◆ **EXERCISE DATA**:
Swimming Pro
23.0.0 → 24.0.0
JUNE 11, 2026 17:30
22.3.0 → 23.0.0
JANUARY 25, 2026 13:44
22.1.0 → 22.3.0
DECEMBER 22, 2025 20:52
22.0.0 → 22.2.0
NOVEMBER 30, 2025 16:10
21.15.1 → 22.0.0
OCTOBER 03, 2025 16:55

◆ **DESCRIPTION OF THE TASK**:
Start to finish, transcribe the listing above exactly.

◆ **RESULT FOR THIS TASK**:
Swimming Pro
23.0.0 → 24.0.0
JUNE 11, 2026 17:30
22.3.0 → 23.0.0
JANUARY 25, 2026 13:44
22.1.0 → 22.3.0
DECEMBER 22, 2025 20:52
22.0.0 → 22.2.0
NOVEMBER 30, 2025 16:10
21.15.1 → 22.0.0
OCTOBER 03, 2025 16:55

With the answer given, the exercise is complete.